EXERCISE PROMPT: Your job is to retype all of the data word for word, leaving every image out.

┏━━

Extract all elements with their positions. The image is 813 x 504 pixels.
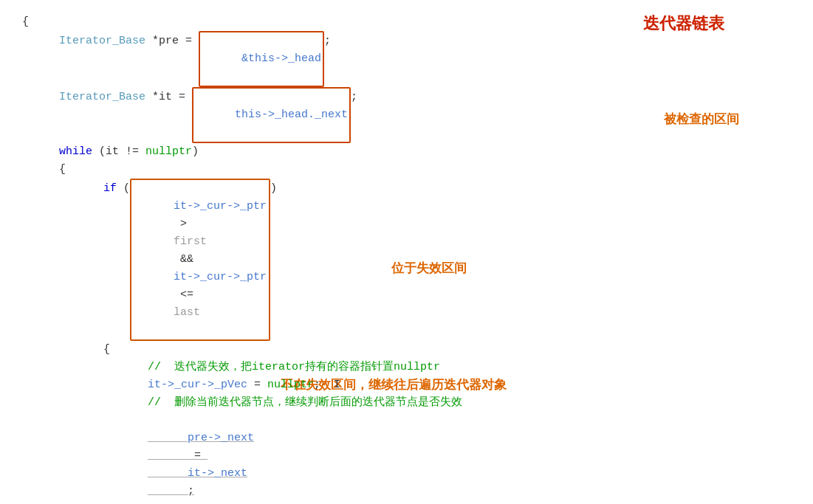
line-cmt2: // 删除当前迭代器节点，继续判断后面的迭代器节点是否失效 [148,394,798,412]
code-container: 迭代器链表 被检查的区间 位于失效区间 不在失效区间，继续往后遍历迭代器对象 {… [0,0,813,504]
line-open2: { [103,341,798,359]
line-prenext: pre->_next = it->_next ; [148,412,798,504]
line-open1: { [59,161,798,179]
highlight-head-next: this->_head._next [192,87,351,143]
line-pre: Iterator_Base *pre = &this->_head ; [59,31,798,87]
line-it: Iterator_Base *it = this->_head._next ; [59,87,798,143]
line-outer-open: { [22,13,798,31]
line-cmt1: // 迭代器失效，把iterator持有的容器指针置nullptr [148,359,798,376]
highlight-if-condition: it->_cur->_ptr > first && it->_cur->_ptr… [130,179,270,341]
line-if: if ( it->_cur->_ptr > first && it->_cur-… [103,179,798,341]
line-pvec: it->_cur->_pVec = nullptr ; I [148,376,798,394]
highlight-this-head: &this->_head [199,31,324,87]
line-while: while (it != nullptr ) [59,143,798,161]
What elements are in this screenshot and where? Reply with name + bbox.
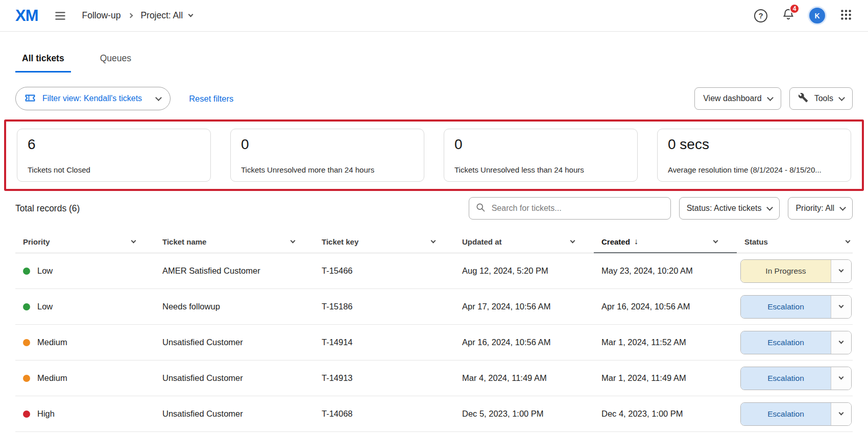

┗━━

SOLVED EXERCISE:
Extract all elements with their positions. The image is 813 x 504 pixels.
line-cmt2: // 删除当前迭代器节点，继续判断后面的迭代器节点是否失效 [148,394,798,412]
code-container: 迭代器链表 被检查的区间 位于失效区间 不在失效区间，继续往后遍历迭代器对象 {… [0,0,813,504]
line-open2: { [103,341,798,359]
line-prenext: pre->_next = it->_next ; [148,412,798,504]
line-open1: { [59,161,798,179]
highlight-head-next: this->_head._next [192,87,351,143]
line-pre: Iterator_Base *pre = &this->_head ; [59,31,798,87]
line-it: Iterator_Base *it = this->_head._next ; [59,87,798,143]
line-outer-open: { [22,13,798,31]
line-cmt1: // 迭代器失效，把iterator持有的容器指针置nullptr [148,359,798,376]
highlight-if-condition: it->_cur->_ptr > first && it->_cur->_ptr… [130,179,270,341]
line-if: if ( it->_cur->_ptr > first && it->_cur-… [103,179,798,341]
line-pvec: it->_cur->_pVec = nullptr ; I [148,376,798,394]
highlight-this-head: &this->_head [199,31,324,87]
line-while: while (it != nullptr ) [59,143,798,161]
What elements are in this screenshot and where? Reply with name + bbox.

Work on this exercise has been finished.